━━━ Material for this exercise

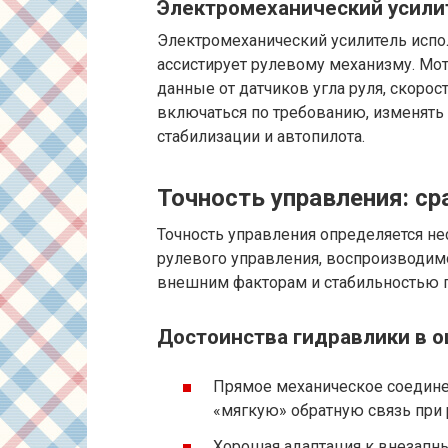
Электромеханический усилит
Электромеханический усилитель испо
ассистирует рулевому механизму. Мо
данные от датчиков угла руля, скорос
включаться по требованию, изменять
стабилизации и автопилота.
Точность управления: с
Точность управления определяется н
рулевого управления, воспроизводим
внешним факторам и стабильностью п
Достоинства гидравлики в 
Прямое механическое соедине
«мягкую» обратную связь при
Хорошая адаптация к внезапн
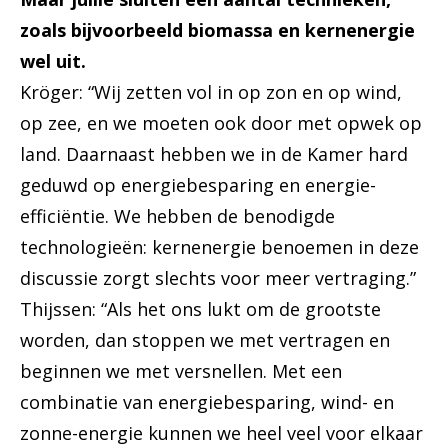
zoals bijvoorbeeld biomassa en kernenergie
wel uit.
Kröger: “Wij zetten vol in op zon en op wind,
op zee, en we moeten ook door met opwek op
land. Daarnaast hebben we in de Kamer hard
geduwd op energiebesparing en energie-
efficiëntie. We hebben de benodigde
technologieën: kernenergie benoemen in deze
discussie zorgt slechts voor meer vertraging.”
Thijssen: “Als het ons lukt om de grootste
worden, dan stoppen we met vertragen en
beginnen we met versnellen. Met een
combinatie van energiebesparing, wind- en
zonne-energie kunnen we heel veel voor elkaar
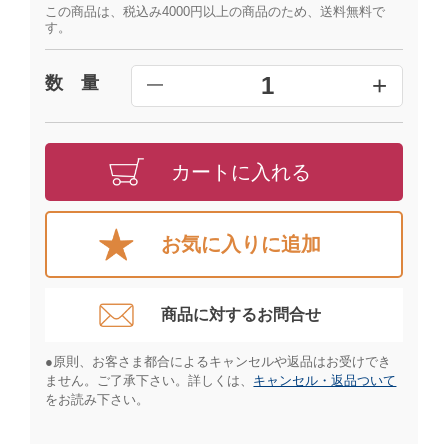
この商品は、税込み4000円以上の商品のため、送料無料で
す。
+
1
数 量
━
カートに入れる
お気に入りに追加
商品に対するお問合せ​
●原則、お客さま都合によるキャンセルや返品はお受けでき
ません。ご了承下さい。詳しくは、
キャンセル・返品ついて
をお読み下さい。​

━━━━━━

> What the task requires
Every line that contains "Точность" should be copied out of the data.

> Solution to the exercise
Точность управления: с
Точность управления определяется н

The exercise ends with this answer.